BEGIN Material supplied

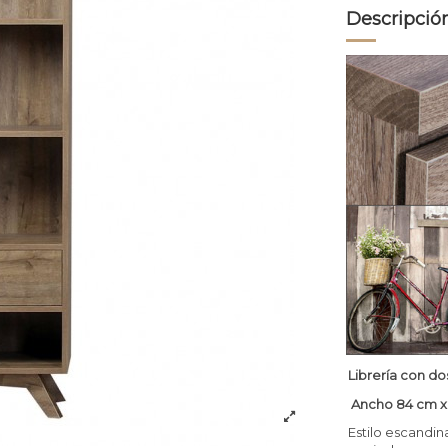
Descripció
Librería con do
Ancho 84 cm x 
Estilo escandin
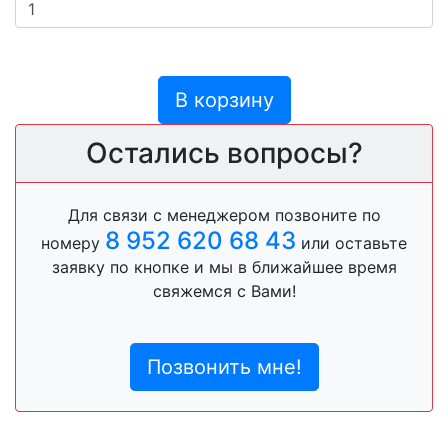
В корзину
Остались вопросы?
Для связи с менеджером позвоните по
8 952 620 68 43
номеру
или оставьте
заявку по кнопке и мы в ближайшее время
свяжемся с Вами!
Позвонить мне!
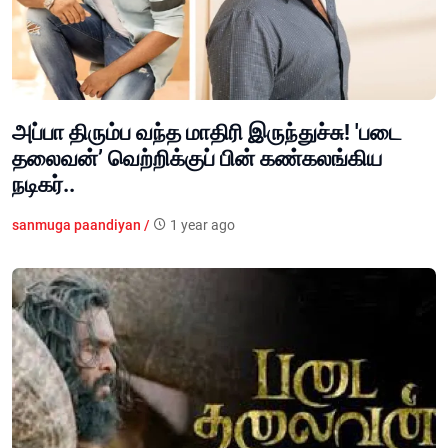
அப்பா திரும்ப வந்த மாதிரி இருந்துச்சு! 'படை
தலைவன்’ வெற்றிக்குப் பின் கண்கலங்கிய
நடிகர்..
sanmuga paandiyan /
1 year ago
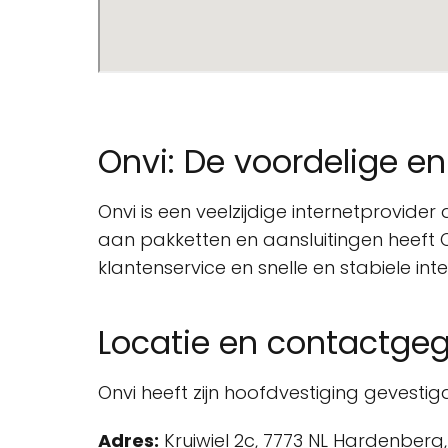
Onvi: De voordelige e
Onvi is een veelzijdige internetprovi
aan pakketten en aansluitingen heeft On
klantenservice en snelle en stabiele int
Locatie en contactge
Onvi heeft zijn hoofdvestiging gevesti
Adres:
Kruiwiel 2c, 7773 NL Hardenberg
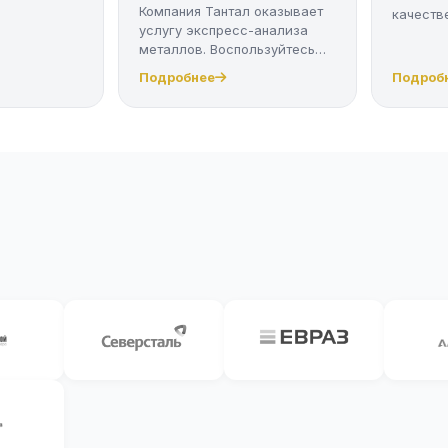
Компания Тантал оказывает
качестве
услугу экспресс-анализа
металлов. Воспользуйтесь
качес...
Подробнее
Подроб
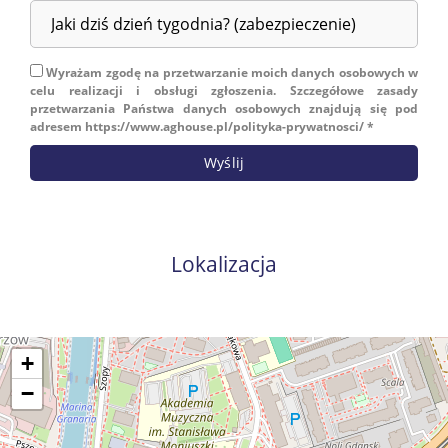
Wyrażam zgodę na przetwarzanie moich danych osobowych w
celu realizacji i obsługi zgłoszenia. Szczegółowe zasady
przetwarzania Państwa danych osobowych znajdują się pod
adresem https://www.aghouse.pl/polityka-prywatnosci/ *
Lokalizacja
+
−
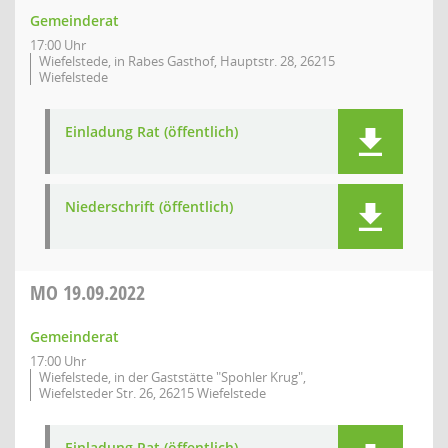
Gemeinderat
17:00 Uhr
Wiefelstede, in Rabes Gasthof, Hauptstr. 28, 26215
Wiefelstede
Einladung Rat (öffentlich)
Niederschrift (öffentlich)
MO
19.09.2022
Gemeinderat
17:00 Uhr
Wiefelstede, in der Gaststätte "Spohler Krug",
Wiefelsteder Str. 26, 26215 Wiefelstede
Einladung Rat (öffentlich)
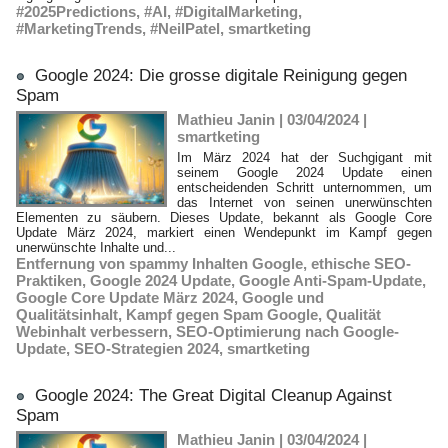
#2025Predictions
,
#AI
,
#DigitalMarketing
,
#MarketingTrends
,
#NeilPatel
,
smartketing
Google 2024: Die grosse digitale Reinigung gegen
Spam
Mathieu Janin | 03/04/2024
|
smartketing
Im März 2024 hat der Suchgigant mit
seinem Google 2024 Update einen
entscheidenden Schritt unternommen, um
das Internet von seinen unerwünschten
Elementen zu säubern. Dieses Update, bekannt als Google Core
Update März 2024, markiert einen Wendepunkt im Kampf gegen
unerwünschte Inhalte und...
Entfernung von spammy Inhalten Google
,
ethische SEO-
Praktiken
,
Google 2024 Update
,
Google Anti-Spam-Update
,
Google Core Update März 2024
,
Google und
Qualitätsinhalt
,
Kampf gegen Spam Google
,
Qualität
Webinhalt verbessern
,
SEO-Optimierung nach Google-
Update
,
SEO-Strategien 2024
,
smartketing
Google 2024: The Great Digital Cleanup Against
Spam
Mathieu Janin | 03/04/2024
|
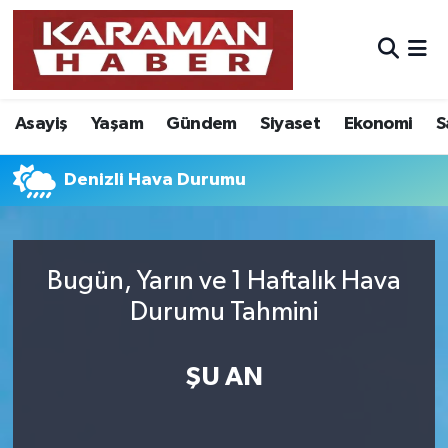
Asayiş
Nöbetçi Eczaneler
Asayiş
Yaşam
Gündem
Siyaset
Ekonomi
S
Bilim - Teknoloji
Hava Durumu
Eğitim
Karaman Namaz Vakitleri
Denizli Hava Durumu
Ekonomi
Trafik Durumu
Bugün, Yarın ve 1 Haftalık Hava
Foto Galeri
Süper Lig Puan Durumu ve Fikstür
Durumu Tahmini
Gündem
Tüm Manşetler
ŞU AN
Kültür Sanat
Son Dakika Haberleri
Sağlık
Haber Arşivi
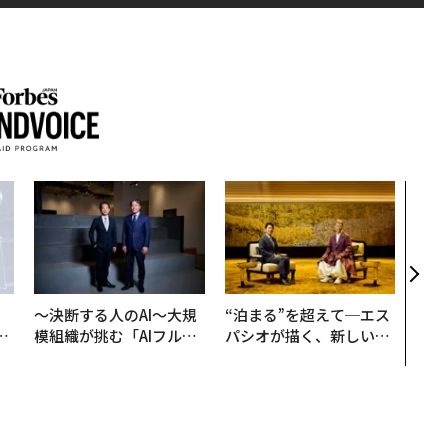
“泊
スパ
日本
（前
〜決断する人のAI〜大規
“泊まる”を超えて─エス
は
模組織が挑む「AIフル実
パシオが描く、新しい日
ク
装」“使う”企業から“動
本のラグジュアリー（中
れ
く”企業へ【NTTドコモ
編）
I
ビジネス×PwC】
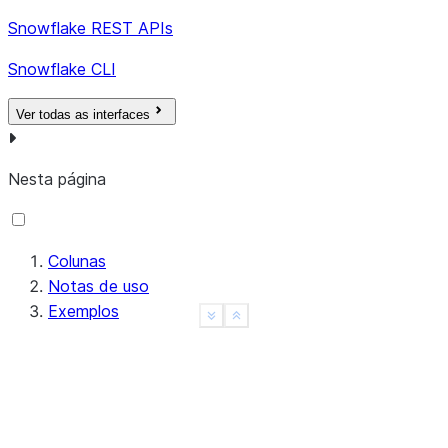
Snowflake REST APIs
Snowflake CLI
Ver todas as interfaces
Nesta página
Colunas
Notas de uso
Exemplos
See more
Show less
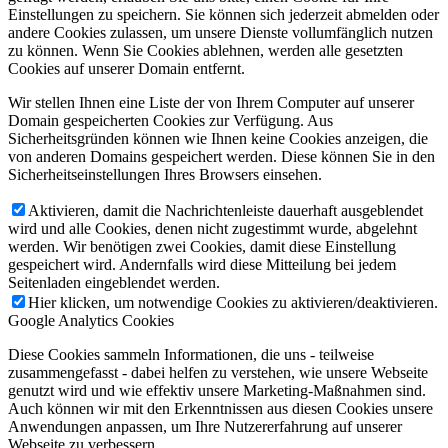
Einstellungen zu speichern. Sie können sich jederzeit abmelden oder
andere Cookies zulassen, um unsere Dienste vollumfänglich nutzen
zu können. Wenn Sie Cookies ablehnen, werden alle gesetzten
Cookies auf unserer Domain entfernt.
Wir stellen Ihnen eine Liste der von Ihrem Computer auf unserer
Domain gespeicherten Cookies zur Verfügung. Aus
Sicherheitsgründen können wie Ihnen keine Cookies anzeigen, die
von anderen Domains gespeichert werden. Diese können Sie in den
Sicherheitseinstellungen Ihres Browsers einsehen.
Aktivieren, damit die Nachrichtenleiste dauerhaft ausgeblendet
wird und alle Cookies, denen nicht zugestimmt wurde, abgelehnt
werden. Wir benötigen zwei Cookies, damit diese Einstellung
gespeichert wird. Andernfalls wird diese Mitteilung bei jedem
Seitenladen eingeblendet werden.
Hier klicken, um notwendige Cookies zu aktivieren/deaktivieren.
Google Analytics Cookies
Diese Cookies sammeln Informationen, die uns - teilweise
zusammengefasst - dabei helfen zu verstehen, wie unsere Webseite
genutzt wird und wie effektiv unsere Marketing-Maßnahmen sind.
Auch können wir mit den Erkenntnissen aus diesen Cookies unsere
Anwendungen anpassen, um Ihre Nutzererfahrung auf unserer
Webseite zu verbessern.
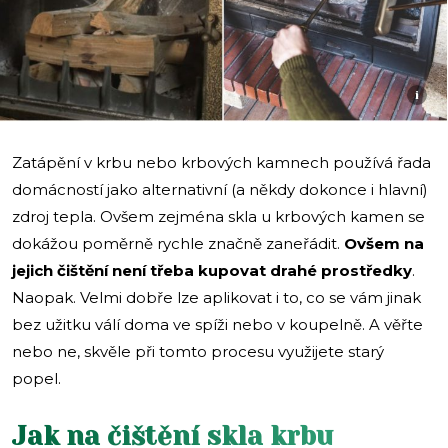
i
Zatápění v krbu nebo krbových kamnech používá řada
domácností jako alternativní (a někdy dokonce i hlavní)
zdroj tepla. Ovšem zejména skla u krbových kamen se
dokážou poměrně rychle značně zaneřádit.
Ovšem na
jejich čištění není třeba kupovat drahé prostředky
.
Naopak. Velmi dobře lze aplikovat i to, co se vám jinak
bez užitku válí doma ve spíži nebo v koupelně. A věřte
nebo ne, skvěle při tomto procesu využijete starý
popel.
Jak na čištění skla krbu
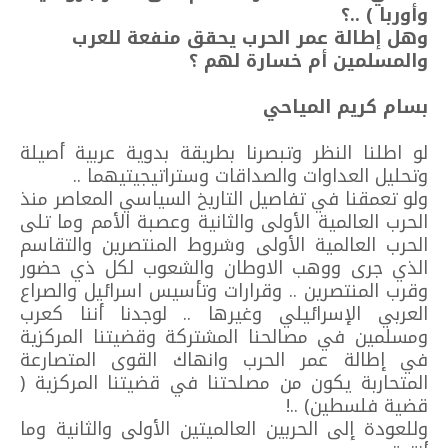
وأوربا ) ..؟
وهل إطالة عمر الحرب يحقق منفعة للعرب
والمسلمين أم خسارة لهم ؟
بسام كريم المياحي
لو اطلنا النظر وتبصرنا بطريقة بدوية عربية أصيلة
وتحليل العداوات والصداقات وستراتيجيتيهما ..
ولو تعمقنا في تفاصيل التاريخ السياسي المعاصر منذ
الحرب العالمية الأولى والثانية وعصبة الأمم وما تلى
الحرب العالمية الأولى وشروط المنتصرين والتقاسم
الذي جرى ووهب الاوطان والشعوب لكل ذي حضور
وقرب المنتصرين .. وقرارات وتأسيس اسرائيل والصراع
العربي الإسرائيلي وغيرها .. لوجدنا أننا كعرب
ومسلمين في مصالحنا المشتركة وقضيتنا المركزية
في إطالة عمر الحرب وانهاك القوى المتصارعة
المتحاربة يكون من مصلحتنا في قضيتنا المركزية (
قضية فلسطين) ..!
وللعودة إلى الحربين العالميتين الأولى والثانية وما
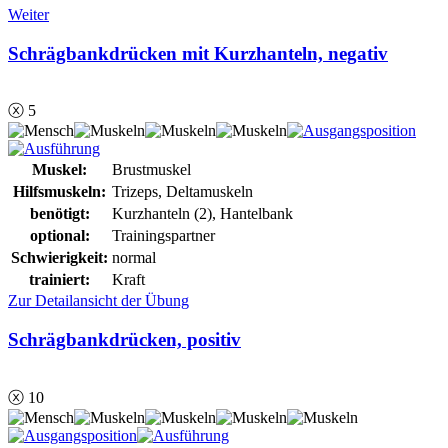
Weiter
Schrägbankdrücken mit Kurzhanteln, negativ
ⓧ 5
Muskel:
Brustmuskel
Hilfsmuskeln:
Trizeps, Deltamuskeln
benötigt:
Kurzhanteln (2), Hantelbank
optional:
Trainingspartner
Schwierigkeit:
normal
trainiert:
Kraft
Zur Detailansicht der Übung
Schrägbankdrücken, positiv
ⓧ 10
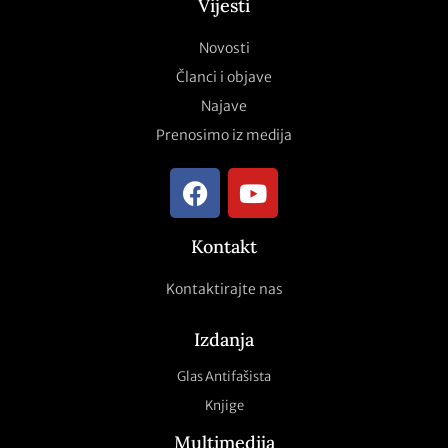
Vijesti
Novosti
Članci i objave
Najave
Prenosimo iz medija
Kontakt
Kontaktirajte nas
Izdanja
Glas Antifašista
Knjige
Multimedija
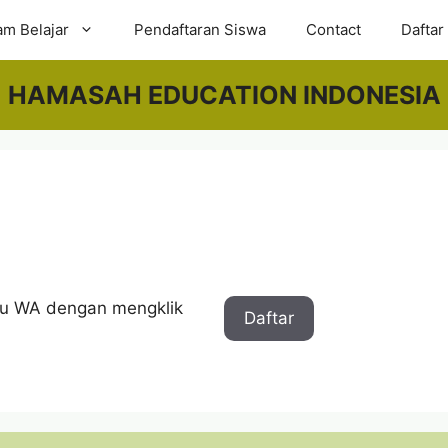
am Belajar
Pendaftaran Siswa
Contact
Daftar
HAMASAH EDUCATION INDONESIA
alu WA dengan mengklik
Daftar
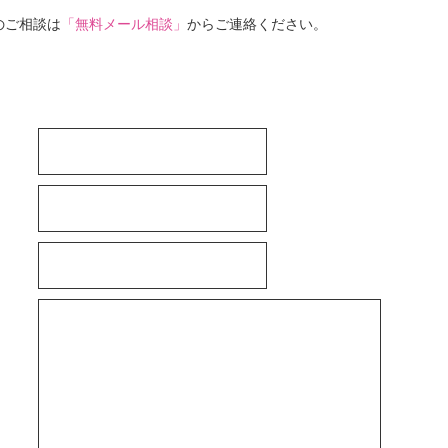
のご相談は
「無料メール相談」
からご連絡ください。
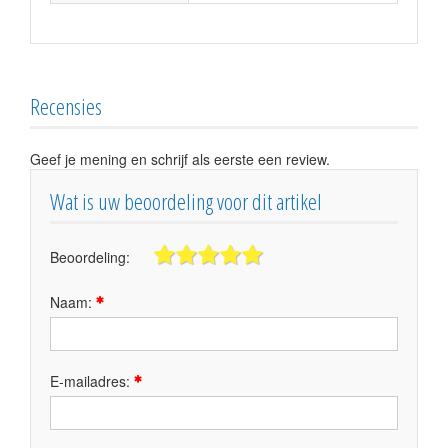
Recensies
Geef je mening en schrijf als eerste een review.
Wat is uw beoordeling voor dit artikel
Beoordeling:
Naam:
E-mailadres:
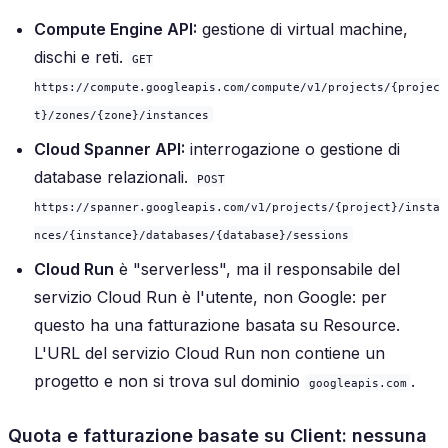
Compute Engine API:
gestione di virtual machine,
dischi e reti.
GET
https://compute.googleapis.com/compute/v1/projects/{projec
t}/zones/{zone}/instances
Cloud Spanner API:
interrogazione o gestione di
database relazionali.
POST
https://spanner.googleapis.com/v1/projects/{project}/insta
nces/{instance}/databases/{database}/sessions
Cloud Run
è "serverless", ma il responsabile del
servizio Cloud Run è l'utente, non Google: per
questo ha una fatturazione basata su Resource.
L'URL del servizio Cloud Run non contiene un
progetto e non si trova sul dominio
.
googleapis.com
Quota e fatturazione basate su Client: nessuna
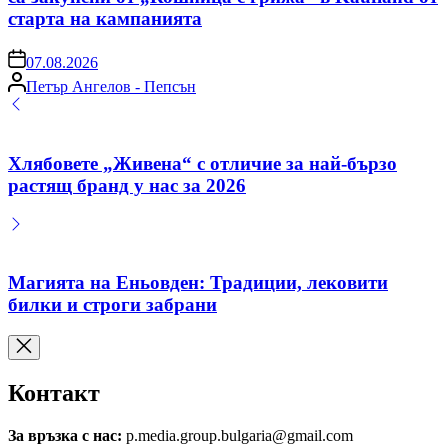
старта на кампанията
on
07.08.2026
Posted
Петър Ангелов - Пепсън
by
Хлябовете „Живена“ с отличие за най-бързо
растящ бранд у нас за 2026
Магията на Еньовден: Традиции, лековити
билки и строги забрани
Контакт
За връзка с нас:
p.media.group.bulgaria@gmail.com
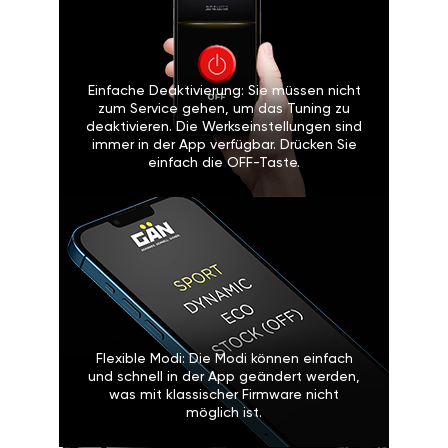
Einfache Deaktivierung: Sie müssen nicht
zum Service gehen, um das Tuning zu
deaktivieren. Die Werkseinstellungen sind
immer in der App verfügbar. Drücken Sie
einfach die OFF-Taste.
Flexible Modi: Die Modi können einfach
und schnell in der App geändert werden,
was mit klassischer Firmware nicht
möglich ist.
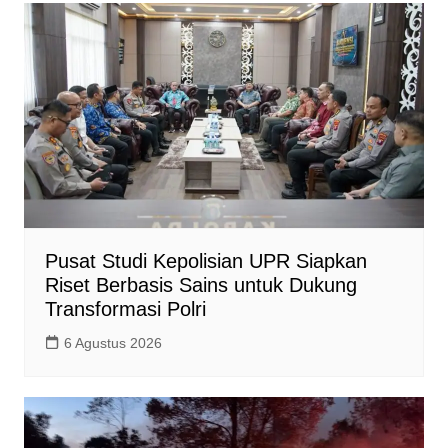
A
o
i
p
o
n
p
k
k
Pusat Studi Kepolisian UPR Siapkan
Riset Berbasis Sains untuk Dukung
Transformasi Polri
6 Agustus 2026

END Material supplied

Go through the material and tally every line where "wird" appears. The number is the whole answer.

Written answer: 3